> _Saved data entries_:
>>>
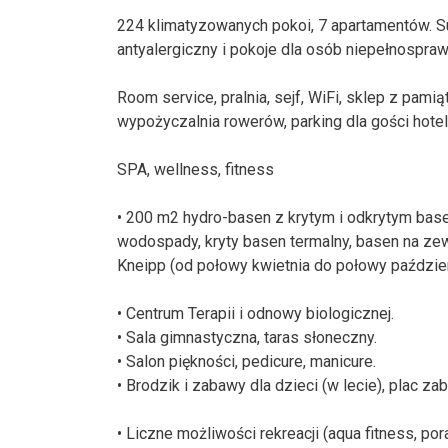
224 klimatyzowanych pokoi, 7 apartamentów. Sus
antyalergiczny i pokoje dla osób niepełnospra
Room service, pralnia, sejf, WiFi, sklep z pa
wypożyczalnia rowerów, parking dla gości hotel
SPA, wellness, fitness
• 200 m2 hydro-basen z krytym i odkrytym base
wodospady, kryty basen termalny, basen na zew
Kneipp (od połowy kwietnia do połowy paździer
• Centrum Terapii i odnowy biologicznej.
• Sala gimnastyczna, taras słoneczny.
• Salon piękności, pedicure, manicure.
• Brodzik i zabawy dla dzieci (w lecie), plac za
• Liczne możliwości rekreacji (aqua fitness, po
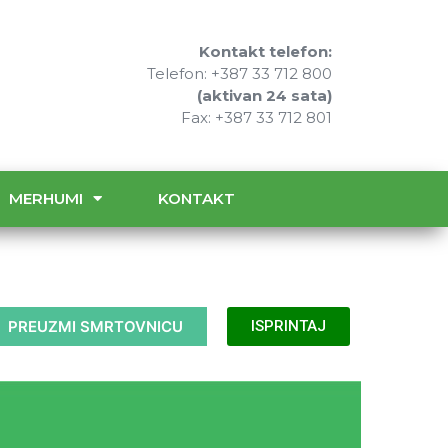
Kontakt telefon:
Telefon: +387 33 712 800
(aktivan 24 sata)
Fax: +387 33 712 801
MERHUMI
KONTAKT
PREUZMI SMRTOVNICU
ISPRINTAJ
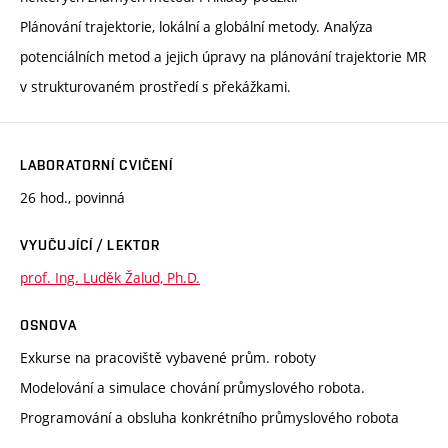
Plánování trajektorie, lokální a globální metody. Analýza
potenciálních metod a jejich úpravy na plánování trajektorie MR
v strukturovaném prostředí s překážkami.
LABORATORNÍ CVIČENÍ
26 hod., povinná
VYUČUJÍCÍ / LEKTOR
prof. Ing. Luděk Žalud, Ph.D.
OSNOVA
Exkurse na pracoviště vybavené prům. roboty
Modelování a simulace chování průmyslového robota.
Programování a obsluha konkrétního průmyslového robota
<<<
>>>
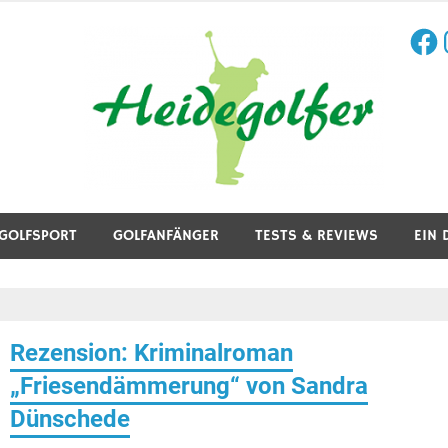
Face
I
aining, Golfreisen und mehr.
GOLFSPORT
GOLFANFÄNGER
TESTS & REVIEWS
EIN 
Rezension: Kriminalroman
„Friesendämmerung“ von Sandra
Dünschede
<<<
>>>
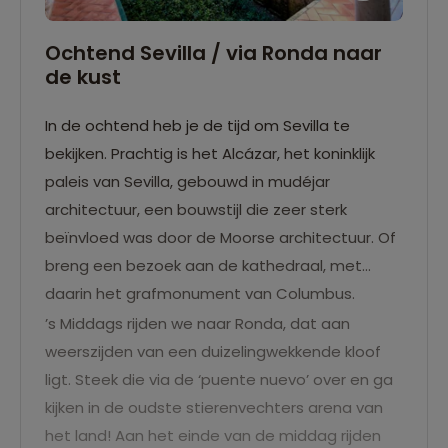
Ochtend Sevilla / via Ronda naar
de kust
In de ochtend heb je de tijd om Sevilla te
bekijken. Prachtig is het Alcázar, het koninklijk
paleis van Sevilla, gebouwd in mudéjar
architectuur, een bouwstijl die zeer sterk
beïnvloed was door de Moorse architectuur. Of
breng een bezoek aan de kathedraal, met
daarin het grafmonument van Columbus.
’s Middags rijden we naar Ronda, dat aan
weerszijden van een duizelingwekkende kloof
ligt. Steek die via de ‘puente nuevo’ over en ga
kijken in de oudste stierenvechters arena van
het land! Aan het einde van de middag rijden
<<<
> _WHAT YOU NEED TO DO_: All that is wanted is the stretch of lines above from the one containing "LABORATORNÍ CVIČENÍ" through the one containing "Programování a obsluha", duplicated exactly.

> _WRITTEN ANSWER_:
LABORATORNÍ CVIČENÍ
26 hod., povinná
VYUČUJÍCÍ / LEKTOR
prof. Ing. Luděk Žalud, Ph.D.
OSNOVA
Exkurse na pracoviště vybavené prům. roboty
Modelování a simulace chování průmyslového robota.
Programování a obsluha konkrétního průmyslového robota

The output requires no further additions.